About this exercise: Write out every entry exactly as it appears, omitting the pictures.
::::::::
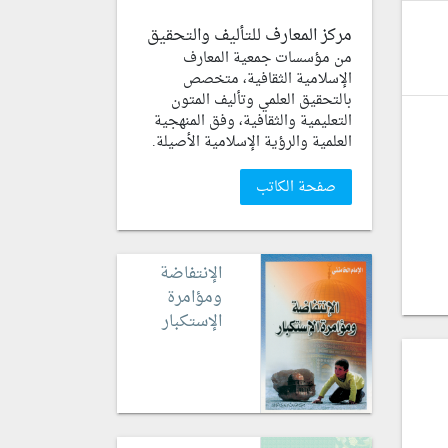
مركز المعارف للتأليف والتحقيق
من مؤسسات جمعية المعارف
الإسلامية الثقافية، متخصص
بالتحقيق العلمي وتأليف المتون
التعليمية والثقافية، وفق المنهجية
العلمية والرؤية الإسلامية الأصيلة.
صفحة الكاتب
الإنتفاضة
ومؤامرة
الإستكبار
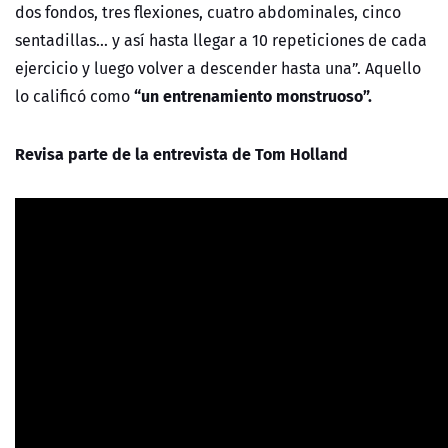
dos fondos, tres flexiones, cuatro abdominales, cinco
sentadillas… y así hasta llegar a 10 repeticiones de cada
ejercicio y luego volver a descender hasta una”. Aquello
“un entrenamiento monstruoso”.
lo calificó como
Revisa parte de la entrevista de Tom Holland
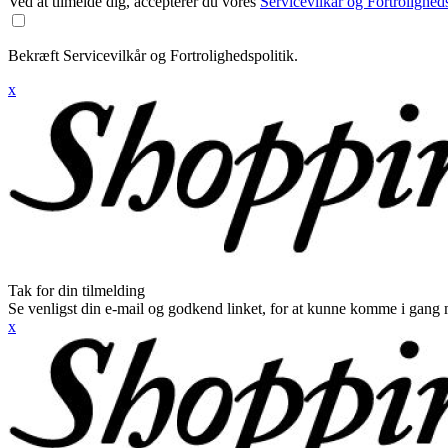
Ved at tilmelde dig, accepterer du vores
Servicevilkår og Fortroligheds
Bekræft Servicevilkår og Fortrolighedspolitik.
x
Tak for din tilmelding
Se venligst din e-mail og godkend linket, for at kunne komme i gang 
x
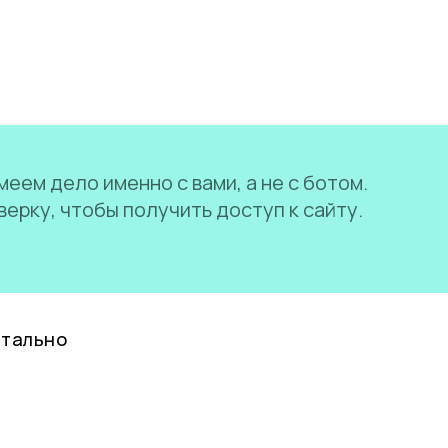
еем дело именно с вами, а не с ботом.
ерку, чтобы получить доступ к сайту.
нтально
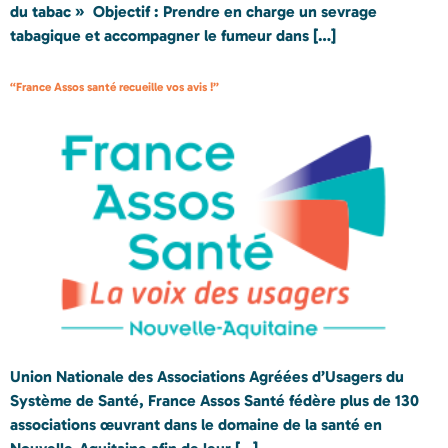
du tabac » Objectif : Prendre en charge un sevrage
tabagique et accompagner le fumeur dans […]
“France Assos santé recueille vos avis !”
Union Nationale des Associations Agréées d’Usagers du
Système de Santé, France Assos Santé fédère plus de 130
associations œuvrant dans le domaine de la santé en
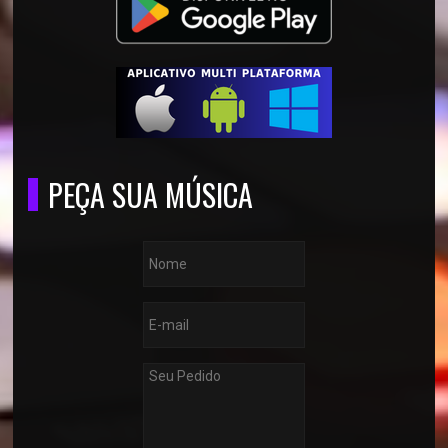
PEÇA SUA MÚSICA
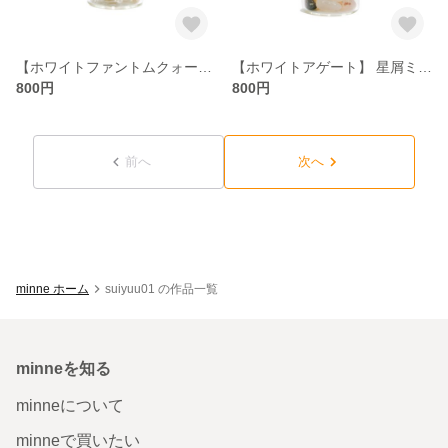
【ホワイトファントムクォーツ】 星屑ミニポット 【成功 円満 商談】 天然石
【ホワイトアゲート】 星屑ミニポット 【健康 長寿 富 調和 共生】 天然石
800円
800円
前へ
次へ
minne ホーム
suiyuu01 の作品一覧
minneを知る
minneについて
minneで買いたい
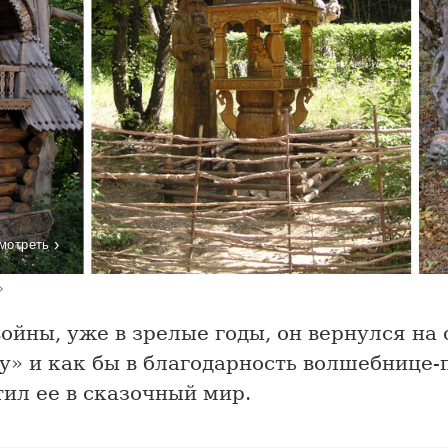
›
мотреть
»
ойны, уже в зрелые годы, он вернулся на
у» и как бы в благодарность волшебнице-
ил ее в сказочный мир.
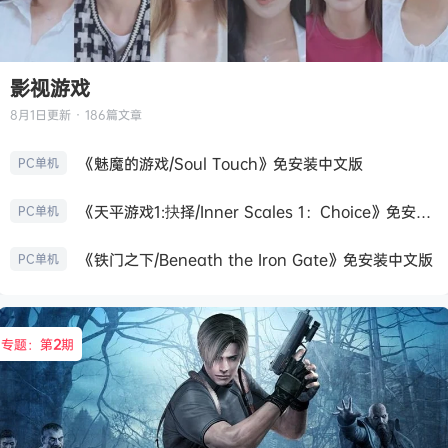
影视游戏
8月1日
更新 · 186篇文章
《魅魔的游戏/Soul Touch》免安装中文版
PC单机
《天平游戏1:抉择/Inner Scales 1：Choice》免安装中文版
PC单机
《铁门之下/Beneath the Iron Gate》免安装中文版
PC单机
专题：第
2
期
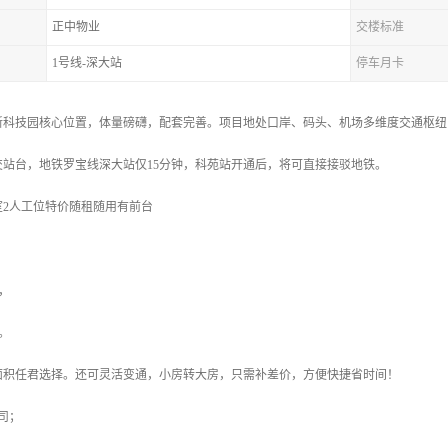
正中物业
交楼标准
1号线-深大站
停车月卡
新科技园核心位置，体量磅礴，配套完善。项目地处口岸、码头、机场多维度交通枢纽
交站台，地铁罗宝线深大站仅15分钟，科苑站开通后，将可直接接驳地铁。
室2人工位特价随租随用有前台
起，
起。
面积任君选择。还可灵活变通，小房转大房，只需补差价，方便快捷省时间！
司；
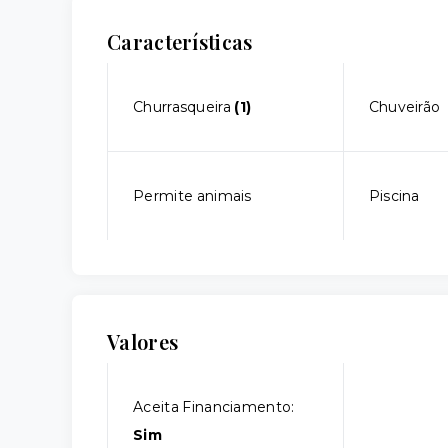
Características
Churrasqueira
(1)
Chuveirão
Permite animais
Piscina
Valores
Aceita Financiamento:
Sim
::::::::
Answer box:
مركز المعارف للتأليف والتحقيق
من مؤسسات جمعية المعارف
الإسلامية الثقافية، متخصص
بالتحقيق العلمي وتأليف المتون
التعليمية والثقافية، وفق المنهجية
العلمية والرؤية الإسلامية الأصيلة.
صفحة الكاتب
الإنتفاضة
ومؤامرة
الإستكبار
dos fondos, tres flexiones, cuatro abdominales, cinco
sentadillas… y así hasta llegar a 10 repeticiones de cada
ejercicio y luego volver a descender hasta una”. Aquello
“un entrenamiento monstruoso”.
lo calificó como
Revisa parte de la entrevista de Tom Holland
Ved at tilmelde dig, accepterer du vores
Servicevilkår og Fortroligheds
Bekræft Servicevilkår og Fortrolighedspolitik.
x
Tak for din tilmelding
Se venligst din e-mail og godkend linket, for at kunne komme i gang 
x
еем дело именно с вами, а не с ботом.
ерку, чтобы получить доступ к сайту.
нтально
du tabac » Objectif : Prendre en charge un sevrage
tabagique et accompagner le fumeur dans […]
“France Assos santé recueille vos avis !”
Union Nationale des Associations Agréées d’Usagers du
Système de Santé, France Assos Santé fédère plus de 130
associations œuvrant dans le domaine de la santé en
PEÇA SUA MÚSICA
【ホワイトファントムクォーツ】 星屑ミニポット 【成功 円満 商談】 天然石
【ホワイトアゲート】 星屑ミニポット 【健康 長寿 富 調和 共生】 天然石
800円
800円
前へ
次へ
minne ホーム
suiyuu01 の作品一覧
minneを知る
minneについて
minneで買いたい
›
мотреть
»
ойны, уже в зрелые годы, он вернулся на
у» и как бы в благодарность волшебнице-
ил ее в сказочный мир.
影视游戏
8月1日
更新 · 186篇文章
《魅魔的游戏/Soul Touch》免安装中文版
PC单机
《天平游戏1:抉择/Inner Scales 1：Choice》免安装中文版
PC单机
《铁门之下/Beneath the Iron Gate》免安装中文版
PC单机
专题：第
2
期
正中物业
交楼标准
1号线-深大站
停车月卡
新科技园核心位置，体量磅礴，配套完善。项目地处口岸、码头、机场多维度交通枢纽
交站台，地铁罗宝线深大站仅15分钟，科苑站开通后，将可直接接驳地铁。
室2人工位特价随租随用有前台
起，
起。
面积任君选择。还可灵活变通，小房转大房，只需补差价，方便快捷省时间！
司；
Características
Churrasqueira
(1)
Chuveirão
Permite animais
Piscina
Valores
Aceita Financiamento:
Sim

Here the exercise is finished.